As we can see, the default reducer is point_reducer_dbscan and the only keyword specified is the only associated with the sub-task of tool3. To get better results we will add some clustering keywords to the configuration of DBSCAN:

reducer_config:
    point_reducer_dbscan:
        eps: 5
        min_samples: 3
        details:
            T0_tool3:
            - question_reducer

But for this project there is a large amount of depth-of-field in the images, leading to a non-constant density of point clusters across the images (more dense in the background of the image and less dense in the foreground). This means that HDBSCAN will work better:

reducer_config:
    point_reducer_hdbscan:
        min_cluster_size: 4
        min_samples: 3
        details:
            T0_tool3:
            - question_reducer

Now that it is set up we can run:

panoptes_aggregation reduce point_extractor_by_frame_example.csv Reducer_config_workflow_6465_V52.76_point_extractor_by_frame.yaml -o example

This will create one file:

  • point_reducer_hdbscan_example.csv: The clustered data points for task T0

Reading csv files in python

The resulting csv files typically contain arrays as values. These arrays are read in as strings by most csv readers.
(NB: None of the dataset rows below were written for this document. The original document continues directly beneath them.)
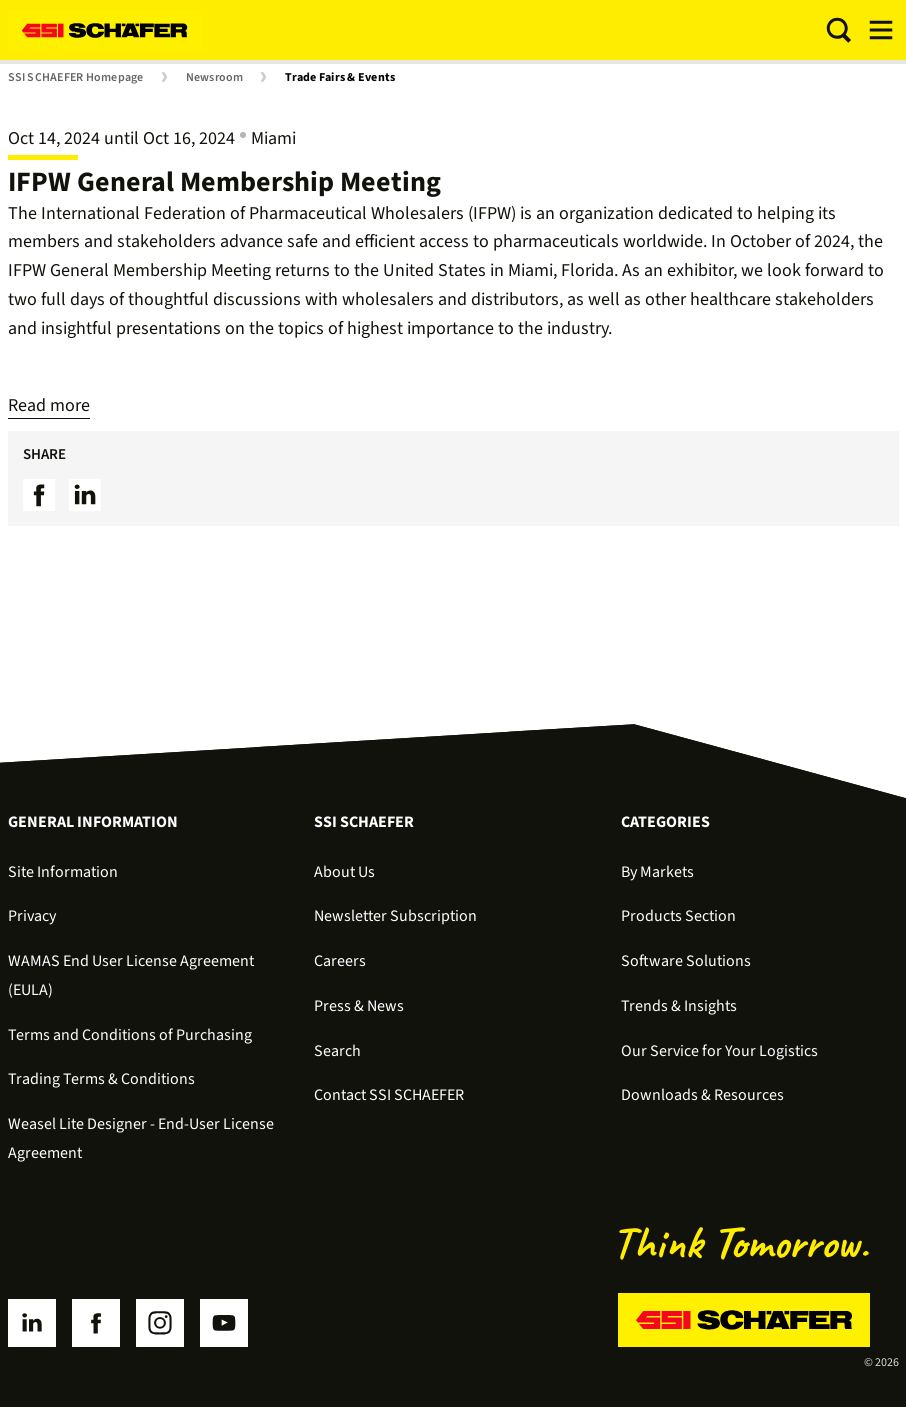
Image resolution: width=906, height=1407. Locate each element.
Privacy (32, 916)
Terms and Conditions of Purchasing (130, 1035)
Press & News (359, 1006)
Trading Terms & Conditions (101, 1079)
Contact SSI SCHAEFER (389, 1095)
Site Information (63, 872)
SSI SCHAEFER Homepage (76, 78)
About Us (344, 872)
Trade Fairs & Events (340, 78)
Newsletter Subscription (395, 916)
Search (337, 1051)
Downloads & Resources (702, 1095)
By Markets (657, 872)
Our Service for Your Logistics (719, 1051)
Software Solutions (686, 961)
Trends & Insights (679, 1006)
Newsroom (215, 78)
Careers (340, 961)
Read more (49, 405)
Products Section (678, 916)
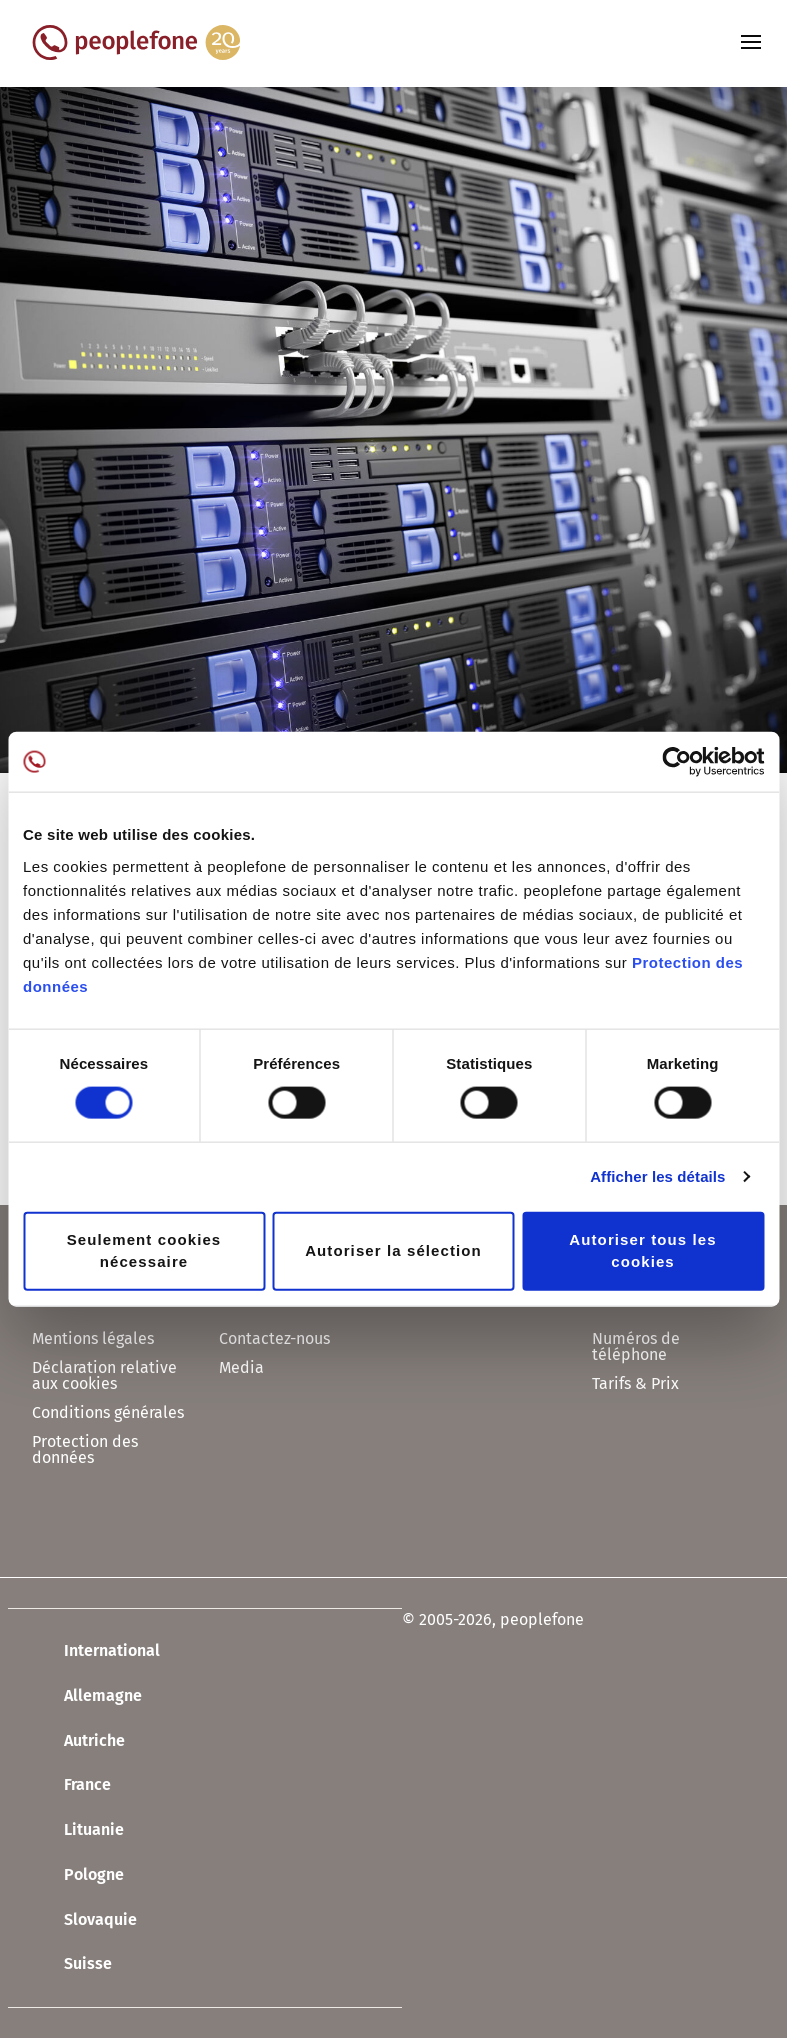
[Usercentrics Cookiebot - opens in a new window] (676, 762)
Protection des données (85, 1449)
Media (241, 1367)
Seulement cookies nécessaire (144, 1250)
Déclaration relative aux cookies (104, 1375)
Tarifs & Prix (635, 1383)
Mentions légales (93, 1338)
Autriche (78, 1741)
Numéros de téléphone (636, 1346)
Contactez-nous (274, 1338)
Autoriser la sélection (393, 1250)
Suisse (72, 1965)
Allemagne (87, 1697)
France (71, 1786)
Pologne (78, 1876)
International (96, 1652)
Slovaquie (84, 1920)
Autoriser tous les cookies (642, 1250)
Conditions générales (108, 1412)
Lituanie (78, 1831)
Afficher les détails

To make it easier to read these files in a "science ready" way a utility function for pandas.read_csv is provided in panoptes_aggregation.csv_utils:

import pandas
from panoptes_aggregation.csv_utils import unjson_dataframe

# the `data.*` columns are read in as strings instead of arrays
data = pandas.read_csv('point_reducer_hdbscan_example.csv')

# use unjson_dataframe to convert them to lists
# all values are updated in place leaving null values untouched
unjson_dataframe(data)